Dataset items:

────────

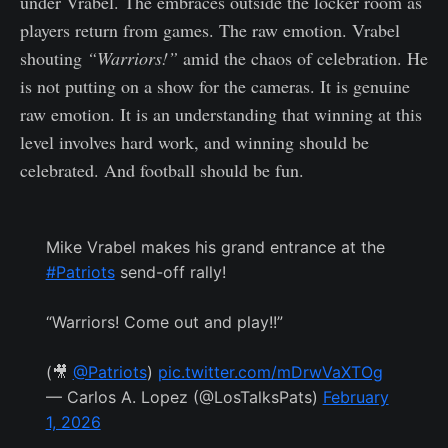
under Vrabel. The embraces outside the locker room as
players return from games. The raw emotion. Vrabel
shouting
“Warriors!”
amid the chaos of celebration. He
is not putting on a show for the cameras. It is genuine
raw emotion. It is an understanding that winning at this
level involves hard work, and winning should be
celebrated. And football should be fun.
Mike Vrabel makes his grand entrance at the
#Patriots
send-off rally!
“Warriors! Come out and play!!”
(🎥
@Patriots
)
pic.twitter.com/mDrwVaXTOg
— Carlos A. Lopez (@LosTalksPats)
February
1, 2026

────────

Goal of the exercise: Write out the data word for word, with every picture dropped.

Response to the task:
under Vrabel. The embraces outside the locker room as
players return from games. The raw emotion. Vrabel
shouting
“Warriors!”
amid the chaos of celebration. He
is not putting on a show for the cameras. It is genuine
raw emotion. It is an understanding that winning at this
level involves hard work, and winning should be
celebrated. And football should be fun.
Mike Vrabel makes his grand entrance at the
#Patriots
send-off rally!
“Warriors! Come out and play!!”
(🎥
@Patriots
)
pic.twitter.com/mDrwVaXTOg
— Carlos A. Lopez (@LosTalksPats)
February
1, 2026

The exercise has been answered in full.